Adding a recurring topic to the agenda in Meetings

Non-recurring topics

By default, topics added to an agenda are not recurring topics. Examples of these topics include discussing emergent issues, unblocking work in progress, and one-off team updates.

Assigning action items in Meetings

Meeting notes and actions

For both recurring and daily meeting topics, the person facilitating (running) your meeting will be able to capture meeting notes and assigning action items to attendees. Here’s a quick overview of each feature.

  • Meeting notes — Whether context, details, or decisions, you and your team can add notes to any of the topics added to your meeting. After completing a meeting session, the notes you take will automatically be shared with attendees and team members.
  • Meeting actions — As tasks or actions are created following topic discussion, adding an action allows you to note the task, assign it to a teammate, and they’ll then see it as a suggestion when they next visit their Check-in page in Range. If during your next session there’s need to discuss that action, you can quickly and easily add it to the agenda when reviewing past actions.

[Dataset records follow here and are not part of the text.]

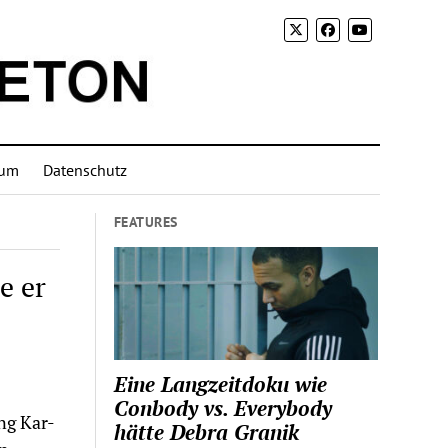
sum
Datenschutz
FEATURES
e er
Eine Langzeitdoku wie
Conbody vs. Everybody
ng Kar-
hätte Debra Granik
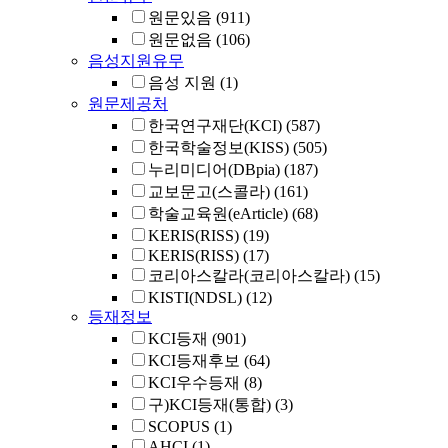
원문있음
(911)
원문없음
(106)
음성지원유무
음성 지원
(1)
원문제공처
한국연구재단(KCI)
(587)
한국학술정보(KISS)
(505)
누리미디어(DBpia)
(187)
교보문고(스콜라)
(161)
학술교육원(eArticle)
(68)
KERIS(RISS)
(19)
KERIS(RISS)
(17)
코리아스칼라(코리아스칼라)
(15)
KISTI(NDSL)
(12)
등재정보
KCI등재
(901)
KCI등재후보
(64)
KCI우수등재
(8)
구)KCI등재(통합)
(3)
SCOPUS
(1)
AHCI
(1)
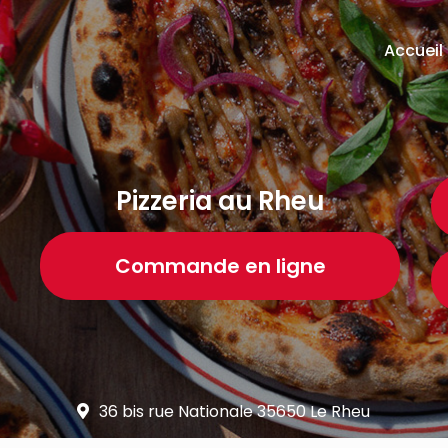
ion principale
Accueil
Pizzeria au Rheu
Commande en ligne
36 bis rue Nationale 35650 Le Rheu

Closing topics and closing round

Finally, the meeting ends with another section of recurring topics. This is where you can add any meeting-ending rituals you may have, such as a closing round (or you can just leave this section empty).

Tips and best practices for Meetings

Meetings in Range are quite flexible, and how you structure and run them is entirely up to you. That said, we do have a few suggestions for you that’ll help you and your team get the most out of Meetings.

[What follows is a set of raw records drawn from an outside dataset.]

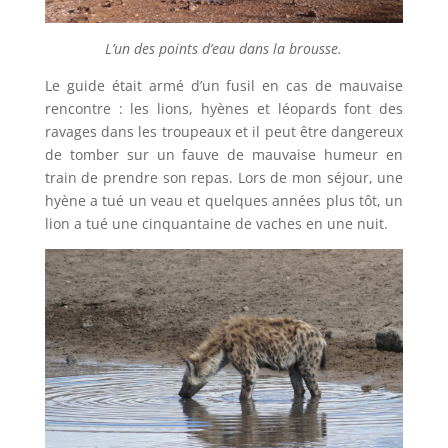
L’un des points d’eau dans la brousse.
Le guide était armé d’un fusil en cas de mauvaise
rencontre : les lions, hyènes et léopards font des
ravages dans les troupeaux et il peut être dangereux
de tomber sur un fauve de mauvaise humeur en
train de prendre son repas. Lors de mon séjour, une
hyène a tué un veau et quelques années plus tôt, un
lion a tué une cinquantaine de vaches en une nuit.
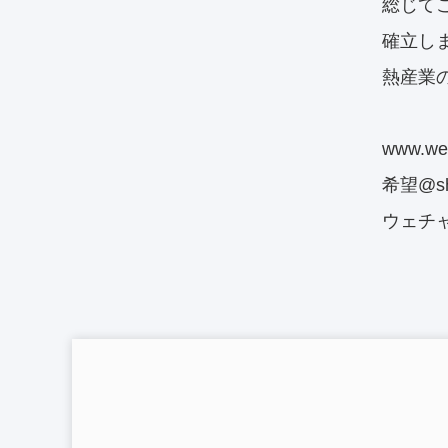
総じて
確立し
熱産業
www.w
希望@s
ウェチャッ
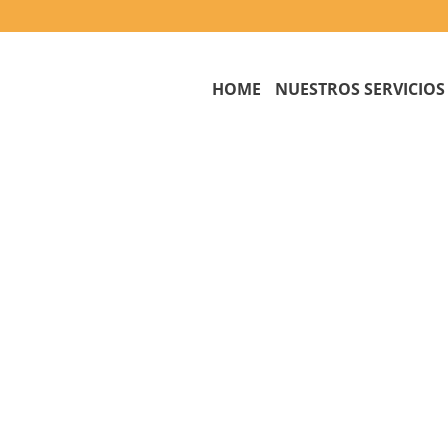
HOME
NUESTROS SERVICIOS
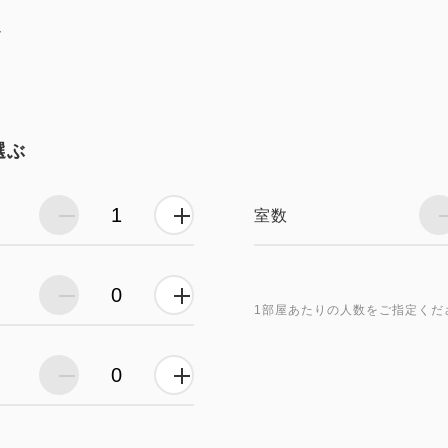
し
選ぶ
室数
1部屋あたりの人数をご指定くだ
）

  • Add “Review past actions” to recurring items — This special agenda topic allows you to review all open action items from past meeting sessions. Use this as an opportunity to quickly follow up on what happened with past actions, and add any actions that require further discussion to the agenda for the day.
  • Review goals and OKRs — Meetings will automatically pull in the goals associated with your team so you can quickly review the status of each of them. If any particular update starts to go on for too long, you can easily add the goal as a topic under "Today's topics" to allow for deeper discussion at a better time.
  • Use Markdown formatting — When writing topic descriptions or notes for meeting agenda topics, you can use basic Markdown syntax to format the content. If you have a recurring topic where typically review an Asana project board or a Google spreadsheet, use Markdown to include a hyperlink to the content you need so you never have to find the link.
  • Set topics to private when needed — Sometimes there are meeting topics that aren't appropriate for everyone in the organization to see. These might include things like personnel issues, material financial information, or upcoming surprises. For those kinds of things, private agenda topics can help.
  • Remember to schedule the next session — For recurring meetings, your next session is likely known. After you end the current session, click “Schedule next session.” When you next open this meeting in Range, all of your recurring agenda topics will be automatically copied over.
  • Share meeting notes via URL — After ending a meeting session, you can copy the URL of the review page and share the meeting notes via email, Slack, or any other method. Anyone with the link can view the meeting notes, so be careful when giving it to people from outside your organization.

Getting started with Meetings

Now that you have a better understanding of why we created Meetings, try using it to run one of your next meetings with your team!